**Records:**
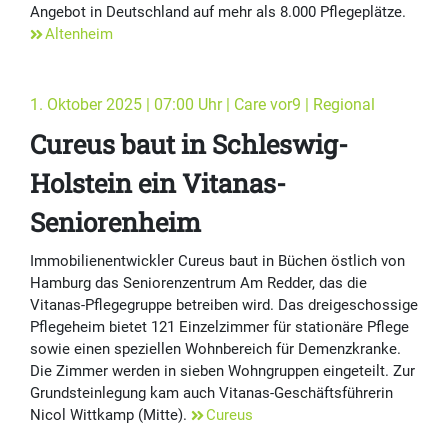
Angebot in Deutschland auf mehr als 8.000 Pflegeplätze.
Altenheim
1. Oktober 2025 | 07:00 Uhr | Care vor9 | Regional
Cureus baut in Schleswig-
Holstein ein Vitanas-
Seniorenheim
Immobilienentwickler Cureus baut in Büchen östlich von
Hamburg das Seniorenzentrum Am Redder, das die
Vitanas-Pflegegruppe betreiben wird. Das dreigeschossige
Pflegeheim bietet 121 Einzelzimmer für stationäre Pflege
sowie einen speziellen Wohnbereich für Demenzkranke.
Die Zimmer werden in sieben Wohngruppen eingeteilt. Zur
Grundsteinlegung kam auch Vitanas-Geschäftsführerin
Nicol Wittkamp (Mitte).
Cureus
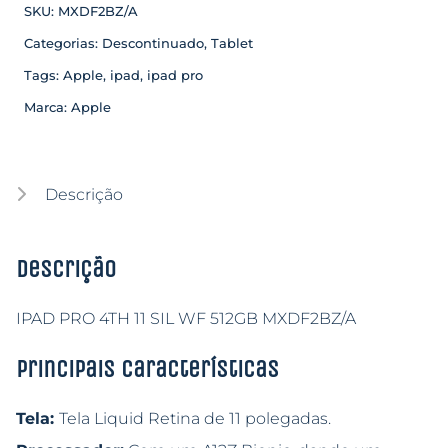
SKU:
MXDF2BZ/A
Categorias:
Descontinuado
,
Tablet
Tags:
Apple
,
ipad
,
ipad pro
Marca:
Apple
Descrição
Descrição
IPAD PRO 4TH 11 SIL WF 512GB MXDF2BZ/A
Principais características
Tela:
Tela Liquid Retina de 11 polegadas.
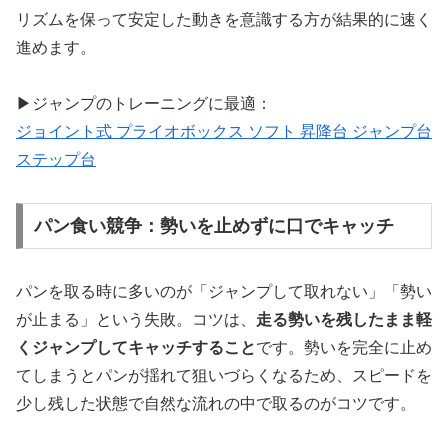
リズムを保って安定した動きを意識する方が結果的に速く
進めます。
▶ジャンプのトレーニングに最適：
ジョイント式 プライオボックス ソフト 昇降台 ジャンプ台
ステップ台
パン食い競争：勢いを止めずに口でキャッチ
パンを取る時に多いのが「ジャンプして取れない」「勢い
が止まる」という失敗。コツは、
走る勢いを残したまま軽
くジャンプしてキャッチすること
です。勢いを完全に止め
てしまうとパンが揺れて狙いづらくなるため、スピードを
少し残した状態で自然な流れの中で取るのがコツです。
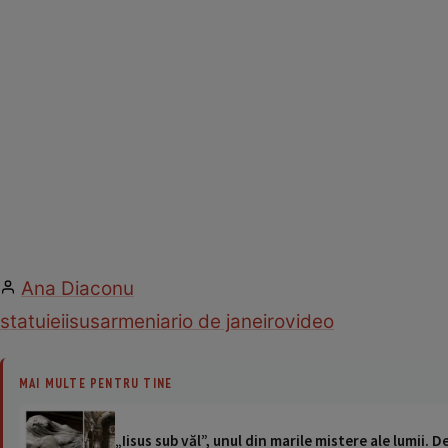
Ana Diaconu
statuie
iisus
armenia
rio de janeiro
video
MAI MULTE PENTRU TINE
„Iisus sub văl”, unul din marile mistere ale lumii. D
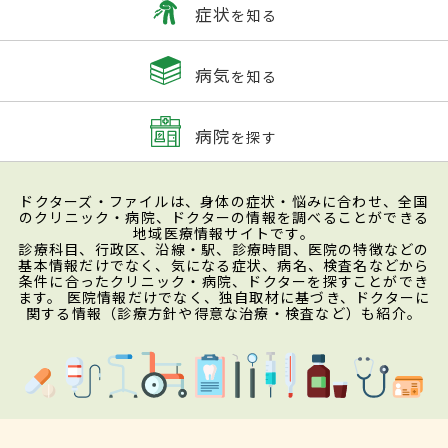
症状
を知る
病気
を知る
病院
を探す
ドクターズ・ファイルは、身体の症状・悩みに合わせ、全国
のクリニック・病院、ドクターの情報を調べることができる
地域医療情報サイトです。
診療科目、行政区、沿線・駅、診療時間、医院の特徴などの
基本情報だけでなく、気になる症状、病名、検査名などから
条件に合ったクリニック・病院、ドクターを探すことができ
ます。 医院情報だけでなく、独自取材に基づき、ドクターに
関する情報（診療方針や得意な治療・検査など）も紹介。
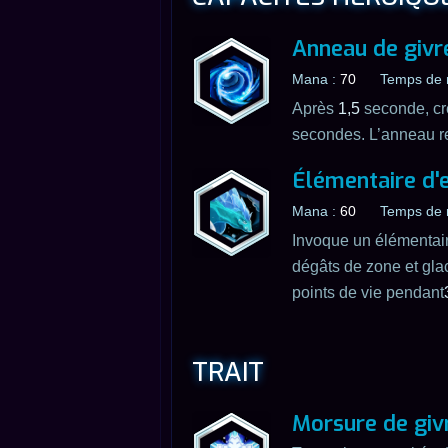
Anneau de givr
Mana :
70
Temps de 
Après
1,5
seconde, cré
secondes. L’anneau r
Élémentaire d'
Mana :
60
Temps de 
Invoque un élémentair
dégâts de zone et glac
points de vie pendant
TRAIT
Morsure de giv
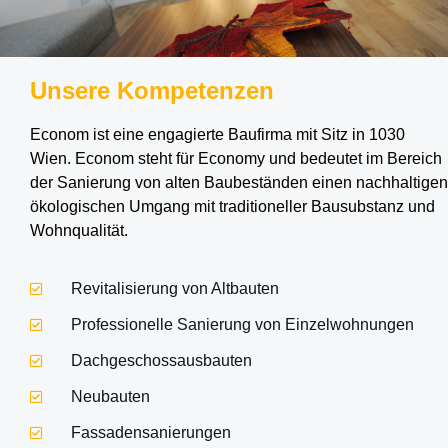
Unsere Kompetenzen
Econom ist eine engagierte Baufirma mit Sitz in 1030
Wien. Econom steht für Economy und bedeutet im Bereich
der Sanierung von alten Baubeständen einen nachhaltigen
ökologischen Umgang mit traditioneller Bausubstanz und
Wohnqualität.​
Revitalisierung von Altbauten
Professionelle Sanierung von Einzelwohnungen
Dachgeschossausbauten
Neubauten
Fassadensanierungen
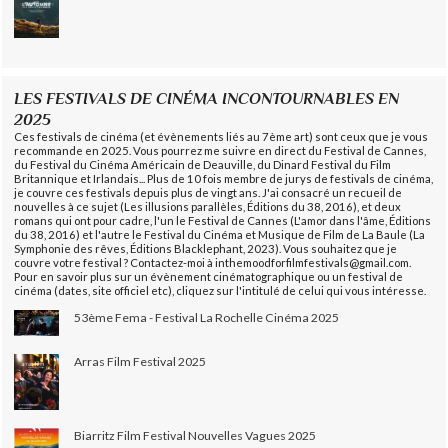
LES FESTIVALS DE CINÉMA INCONTOURNABLES EN
2025
Ces festivals de cinéma (et évènements liés au 7ème art) sont ceux que je vous
recommande en 2025. Vous pourrez me suivre en direct du Festival de Cannes,
du Festival du Cinéma Américain de Deauville, du Dinard Festival du Film
Britannique et Irlandais... Plus de 10 fois membre de jurys de festivals de cinéma,
je couvre ces festivals depuis plus de vingt ans. J'ai consacré un recueil de
nouvelles à ce sujet (Les illusions parallèles, Éditions du 38, 2016), et deux
romans qui ont pour cadre, l'un le Festival de Cannes (L'amor dans l'âme, Éditions
du 38, 2016) et l'autre le Festival du Cinéma et Musique de Film de La Baule (La
Symphonie des rêves, Éditions Blacklephant, 2023). Vous souhaitez que je
couvre votre festival ? Contactez-moi à inthemoodforfilmfestivals@gmail.com.
Pour en savoir plus sur un évènement cinématographique ou un festival de
cinéma (dates, site officiel etc), cliquez sur l'intitulé de celui qui vous intéresse.
53ème Fema - Festival La Rochelle Cinéma 2025
Arras Film Festival 2025
Biarritz Film Festival Nouvelles Vagues 2025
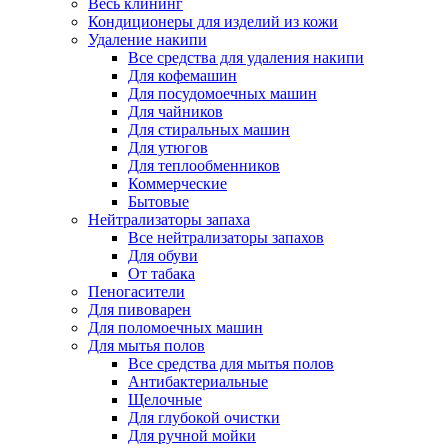
Весь клининг
Кондиционеры для изделий из кожи
Удаление накипи
Все средства для удаления накипи
Для кофемашин
Для посудомоечных машин
Для чайников
Для стиральных машин
Для утюгов
Для теплообменников
Коммерческие
Бытовые
Нейтрализаторы запаха
Все нейтрализаторы запахов
Для обуви
От табака
Пеногасители
Для пивоварен
Для поломоечных машин
Для мытья полов
Все средства для мытья полов
Антибактериальные
Щелочные
Для глубокой очистки
Для ручной мойки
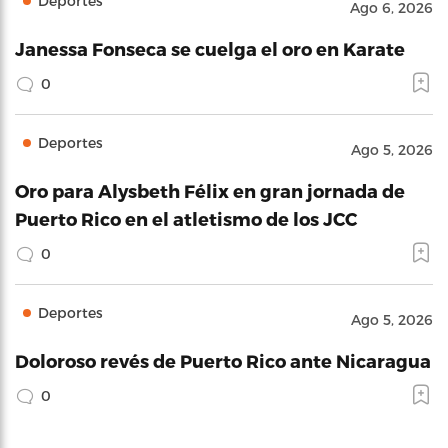
Deportes
Ago 6, 2026
Janessa Fonseca se cuelga el oro en Karate
0
Deportes
Ago 5, 2026
Oro para Alysbeth Félix en gran jornada de
Puerto Rico en el atletismo de los JCC
0
Deportes
Ago 5, 2026
Doloroso revés de Puerto Rico ante Nicaragua
0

**Task details:** Take every entry and repeat it verbatim, minus the pictures.

**Exercise answer:**
Angebot in Deutschland auf mehr als 8.000 Pflegeplätze.
Altenheim
1. Oktober 2025 | 07:00 Uhr | Care vor9 | Regional
Cureus baut in Schleswig-
Holstein ein Vitanas-
Seniorenheim
Immobilienentwickler Cureus baut in Büchen östlich von
Hamburg das Seniorenzentrum Am Redder, das die
Vitanas-Pflegegruppe betreiben wird. Das dreigeschossige
Pflegeheim bietet 121 Einzelzimmer für stationäre Pflege
sowie einen speziellen Wohnbereich für Demenzkranke.
Die Zimmer werden in sieben Wohngruppen eingeteilt. Zur
Grundsteinlegung kam auch Vitanas-Geschäftsführerin
Nicol Wittkamp (Mitte).
Cureus
SKU:
MXDF2BZ/A
Categorias:
Descontinuado
,
Tablet
Tags:
Apple
,
ipad
,
ipad pro
Marca:
Apple
Descrição
Descrição
IPAD PRO 4TH 11 SIL WF 512GB MXDF2BZ/A
Principais características
Tela:
Tela Liquid Retina de 11 polegadas.
リズムを保って安定した動きを意識する方が結果的に速く
進めます。
▶ジャンプのトレーニングに最適：
ジョイント式 プライオボックス ソフト 昇降台 ジャンプ台
ステップ台
パン食い競争：勢いを止めずに口でキャッチ
パンを取る時に多いのが「ジャンプして取れない」「勢い
が止まる」という失敗。コツは、
走る勢いを残したまま軽
くジャンプしてキャッチすること
です。勢いを完全に止め
てしまうとパンが揺れて狙いづらくなるため、スピードを
少し残した状態で自然な流れの中で取るのがコツです。
Ana Diaconu
statuie
iisus
armenia
rio de janeiro
video
MAI MULTE PENTRU TINE
„Iisus sub văl”, unul din marile mistere ale lumii. D
症状
を知る
病気
を知る
病院
を探す
ドクターズ・ファイルは、身体の症状・悩みに合わせ、全国
のクリニック・病院、ドクターの情報を調べることができる
地域医療情報サイトです。
診療科目、行政区、沿線・駅、診療時間、医院の特徴などの
基本情報だけでなく、気になる症状、病名、検査名などから
条件に合ったクリニック・病院、ドクターを探すことができ
ます。 医院情報だけでなく、独自取材に基づき、ドクターに
関する情報（診療方針や得意な治療・検査など）も紹介。
Anneau de givr
Mana :
70
Temps de 
Après
1,5
seconde, cré
secondes. L’anneau r
Élémentaire d'
Mana :
60
Temps de 
Invoque un élémentair
dégâts de zone et glac
points de vie pendant
TRAIT
Morsure de giv
Unsere Kompetenzen
Econom ist eine engagierte Baufirma mit Sitz in 1030
Wien. Econom steht für Economy und bedeutet im Bereich
der Sanierung von alten Baubeständen einen nachhaltigen
ökologischen Umgang mit traditioneller Bausubstanz und
Wohnqualität.​
Revitalisierung von Altbauten
Professionelle Sanierung von Einzelwohnungen
Dachgeschossausbauten
Neubauten
Fassadensanierungen
LES FESTIVALS DE CINÉMA INCONTOURNABLES EN
2025
Ces festivals de cinéma (et évènements liés au 7ème art) sont ceux que je vous
recommande en 2025. Vous pourrez me suivre en direct du Festival de Cannes,
du Festival du Cinéma Américain de Deauville, du Dinard Festival du Film
Britannique et Irlandais... Plus de 10 fois membre de jurys de festivals de cinéma,
je couvre ces festivals depuis plus de vingt ans. J'ai consacré un recueil de
nouvelles à ce sujet (Les illusions parallèles, Éditions du 38, 2016), et deux
romans qui ont pour cadre, l'un le Festival de Cannes (L'amor dans l'âme, Éditions
du 38, 2016) et l'autre le Festival du Cinéma et Musique de Film de La Baule (La
Symphonie des rêves, Éditions Blacklephant, 2023). Vous souhaitez que je
couvre votre festival ? Contactez-moi à inthemoodforfilmfestivals@gmail.com.
Pour en savoir plus sur un évènement cinématographique ou un festival de
cinéma (dates, site officiel etc), cliquez sur l'intitulé de celui qui vous intéresse.
53ème Fema - Festival La Rochelle Cinéma 2025
Arras Film Festival 2025
Biarritz Film Festival Nouvelles Vagues 2025
Весь клининг
Кондиционеры для изделий из кожи
Удаление накипи
Все средства для удаления накипи
Для кофемашин
Для посудомоечных машин
Для чайников
Для стиральных машин
Для утюгов
Для теплообменников
Коммерческие
Бытовые
Нейтрализаторы запаха
Все нейтрализаторы запахов
Для обуви
От табака
Пеногасители
Для пивоварен
Для поломоечных машин
Для мытья полов
Все средства для мытья полов
Антибактериальные
Щелочные
Для глубокой очистки
Для ручной мойки
Deportes
Ago 6, 2026
Janessa Fonseca se cuelga el oro en Karate
0
Deportes
Ago 5, 2026
Oro para Alysbeth Félix en gran jornada de
Puerto Rico en el atletismo de los JCC
0
Deportes
Ago 5, 2026
Doloroso revés de Puerto Rico ante Nicaragua
0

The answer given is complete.